| WORK INSTRUCTIONS |
Among the entries below, find every line that has "neighbourhood" and pull it out.

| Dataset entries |
□ □ □ □ □

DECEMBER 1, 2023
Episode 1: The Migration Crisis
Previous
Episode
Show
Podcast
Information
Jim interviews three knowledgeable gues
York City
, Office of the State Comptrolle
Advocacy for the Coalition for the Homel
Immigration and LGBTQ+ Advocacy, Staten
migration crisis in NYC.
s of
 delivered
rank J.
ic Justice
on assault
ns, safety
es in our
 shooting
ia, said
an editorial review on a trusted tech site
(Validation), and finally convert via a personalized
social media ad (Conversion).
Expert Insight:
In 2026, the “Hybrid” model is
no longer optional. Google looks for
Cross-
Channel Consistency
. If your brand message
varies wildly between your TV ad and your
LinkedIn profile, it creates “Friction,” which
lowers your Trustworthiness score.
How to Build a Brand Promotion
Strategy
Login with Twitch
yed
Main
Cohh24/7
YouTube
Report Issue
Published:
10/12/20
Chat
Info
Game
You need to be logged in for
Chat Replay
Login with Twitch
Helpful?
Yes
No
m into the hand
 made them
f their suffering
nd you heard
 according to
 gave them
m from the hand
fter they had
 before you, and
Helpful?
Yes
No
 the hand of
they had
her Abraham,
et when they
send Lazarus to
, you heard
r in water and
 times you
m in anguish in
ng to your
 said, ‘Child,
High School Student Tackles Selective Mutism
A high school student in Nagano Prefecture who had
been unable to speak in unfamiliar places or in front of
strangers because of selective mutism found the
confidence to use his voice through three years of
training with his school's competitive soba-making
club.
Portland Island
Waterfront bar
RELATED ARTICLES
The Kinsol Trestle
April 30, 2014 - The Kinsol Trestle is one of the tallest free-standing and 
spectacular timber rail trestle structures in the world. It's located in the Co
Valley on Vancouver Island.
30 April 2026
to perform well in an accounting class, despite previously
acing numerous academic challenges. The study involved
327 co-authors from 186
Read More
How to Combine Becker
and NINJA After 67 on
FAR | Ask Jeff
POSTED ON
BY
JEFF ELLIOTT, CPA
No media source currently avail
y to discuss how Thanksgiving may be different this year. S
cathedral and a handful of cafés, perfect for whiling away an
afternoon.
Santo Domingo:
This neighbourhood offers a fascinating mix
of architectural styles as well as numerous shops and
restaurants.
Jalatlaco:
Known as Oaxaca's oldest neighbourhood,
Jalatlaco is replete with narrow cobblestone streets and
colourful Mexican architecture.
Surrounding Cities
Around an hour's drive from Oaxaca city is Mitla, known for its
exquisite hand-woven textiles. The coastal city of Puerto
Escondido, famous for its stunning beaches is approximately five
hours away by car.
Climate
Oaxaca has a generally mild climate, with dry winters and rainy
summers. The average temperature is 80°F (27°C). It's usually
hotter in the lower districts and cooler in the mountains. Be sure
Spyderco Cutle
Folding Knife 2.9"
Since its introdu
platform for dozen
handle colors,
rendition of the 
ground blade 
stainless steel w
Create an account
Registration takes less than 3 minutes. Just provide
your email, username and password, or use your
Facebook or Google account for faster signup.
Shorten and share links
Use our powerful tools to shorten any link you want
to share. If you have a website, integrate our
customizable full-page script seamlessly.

□ □ □ □ □

| EXPECTED OUTPUT |
This neighbourhood offers a fascinating mix
Known as Oaxaca's oldest neighbourhood,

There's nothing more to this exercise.